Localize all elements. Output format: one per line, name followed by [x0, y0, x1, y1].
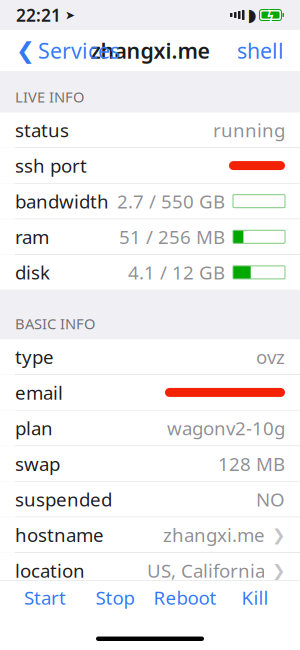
button[interactable]: location: [0, 553, 300, 588]
staticText: Kill: [242, 585, 268, 610]
staticText: Reboot: [154, 585, 216, 610]
button[interactable]: ssh port: [0, 148, 300, 183]
button[interactable]: type: [0, 339, 300, 374]
staticText: ◗: [248, 5, 256, 25]
button[interactable]: plan: [0, 411, 300, 446]
staticText: hostname: [15, 522, 104, 547]
button[interactable]: shell: [227, 28, 294, 73]
staticText: 128 MB: [218, 451, 285, 476]
staticText: Stop: [96, 585, 134, 610]
staticText: ovz: [256, 344, 285, 369]
button[interactable]: Kill: [220, 581, 290, 615]
button[interactable]: disk: [0, 255, 300, 290]
button[interactable]: ram: [0, 219, 300, 254]
staticText: running: [213, 118, 285, 142]
button[interactable]: ❮: [6, 28, 130, 73]
staticText: LIVE INFO: [15, 87, 84, 106]
staticText: zhangxi.me: [163, 522, 265, 547]
staticText: ❯: [272, 561, 285, 580]
staticText: ➤: [61, 8, 75, 22]
button[interactable]: swap: [0, 446, 300, 481]
button[interactable]: email: [0, 375, 300, 410]
staticText: Start: [24, 585, 66, 610]
staticText: suspended: [15, 487, 112, 512]
staticText: 51 / 256 MB: [119, 224, 225, 249]
staticText: bandwidth: [15, 189, 109, 214]
staticText: zhangxi.me: [90, 36, 210, 65]
staticText: 22:21: [16, 4, 61, 26]
button[interactable]: hostname: [0, 517, 300, 552]
staticText: US, California: [147, 558, 265, 583]
staticText: email: [15, 380, 63, 405]
staticText: shell: [237, 36, 284, 65]
staticText: ssh port: [15, 153, 87, 178]
staticText: wagonv2-10g: [167, 416, 285, 440]
staticText: plan: [15, 416, 53, 440]
staticText: ϟ: [267, 7, 274, 23]
staticText: location: [15, 558, 85, 583]
staticText: Services: [38, 36, 120, 65]
staticText: ❮: [16, 38, 35, 63]
button[interactable]: bandwidth: [0, 184, 300, 219]
staticText: ram: [15, 224, 49, 249]
button[interactable]: suspended: [0, 482, 300, 517]
button[interactable]: Start: [10, 581, 80, 615]
staticText: 4.1 / 12 GB: [128, 260, 225, 285]
staticText: disk: [15, 260, 50, 285]
button[interactable]: Reboot: [150, 581, 220, 615]
staticText: swap: [15, 451, 60, 476]
staticText: status: [15, 118, 69, 142]
staticText: 2.7 / 550 GB: [117, 189, 225, 214]
staticText: BASIC INFO: [15, 314, 95, 333]
button[interactable]: Stop: [80, 581, 150, 615]
staticText: ❯: [272, 526, 285, 544]
button[interactable]: status: [0, 112, 300, 148]
staticText: NO: [256, 487, 285, 512]
staticText: type: [15, 344, 54, 369]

• _Exercise_
In the copy, leave out the pictures and restate the records exactly.

• _Response area_
Localize all elements. Output format: one per line, name followed by [x0, y0, x1, y1].
button[interactable]: location: [0, 553, 300, 588]
staticText: Kill: [242, 585, 268, 610]
staticText: Reboot: [154, 585, 216, 610]
button[interactable]: ssh port: [0, 148, 300, 183]
button[interactable]: type: [0, 339, 300, 374]
staticText: ◗: [248, 5, 256, 25]
button[interactable]: plan: [0, 411, 300, 446]
staticText: hostname: [15, 522, 104, 547]
button[interactable]: shell: [227, 28, 294, 73]
staticText: 128 MB: [218, 451, 285, 476]
staticText: Stop: [96, 585, 134, 610]
staticText: ovz: [256, 344, 285, 369]
button[interactable]: Kill: [220, 581, 290, 615]
button[interactable]: disk: [0, 255, 300, 290]
button[interactable]: ram: [0, 219, 300, 254]
staticText: running: [213, 118, 285, 142]
button[interactable]: ❮: [6, 28, 130, 73]
staticText: LIVE INFO: [15, 87, 84, 106]
staticText: zhangxi.me: [163, 522, 265, 547]
staticText: ❯: [272, 561, 285, 580]
staticText: ➤: [61, 8, 75, 22]
button[interactable]: swap: [0, 446, 300, 481]
button[interactable]: email: [0, 375, 300, 410]
staticText: Start: [24, 585, 66, 610]
staticText: suspended: [15, 487, 112, 512]
staticText: 51 / 256 MB: [119, 224, 225, 249]
staticText: bandwidth: [15, 189, 109, 214]
staticText: zhangxi.me: [90, 36, 210, 65]
staticText: 22:21: [16, 4, 61, 26]
button[interactable]: hostname: [0, 517, 300, 552]
staticText: US, California: [147, 558, 265, 583]
staticText: email: [15, 380, 63, 405]
staticText: shell: [237, 36, 284, 65]
staticText: ssh port: [15, 153, 87, 178]
staticText: wagonv2-10g: [167, 416, 285, 440]
staticText: plan: [15, 416, 53, 440]
staticText: ϟ: [267, 7, 274, 23]
staticText: location: [15, 558, 85, 583]
staticText: Services: [38, 36, 120, 65]
staticText: ❮: [16, 38, 35, 63]
button[interactable]: bandwidth: [0, 184, 300, 219]
staticText: ram: [15, 224, 49, 249]
button[interactable]: suspended: [0, 482, 300, 517]
button[interactable]: Start: [10, 581, 80, 615]
staticText: 4.1 / 12 GB: [128, 260, 225, 285]
staticText: disk: [15, 260, 50, 285]
button[interactable]: Reboot: [150, 581, 220, 615]
staticText: swap: [15, 451, 60, 476]
staticText: status: [15, 118, 69, 142]
staticText: 2.7 / 550 GB: [117, 189, 225, 214]
staticText: BASIC INFO: [15, 314, 95, 333]
button[interactable]: Stop: [80, 581, 150, 615]
staticText: ❯: [272, 526, 285, 544]
button[interactable]: status: [0, 112, 300, 148]
staticText: NO: [256, 487, 285, 512]
staticText: type: [15, 344, 54, 369]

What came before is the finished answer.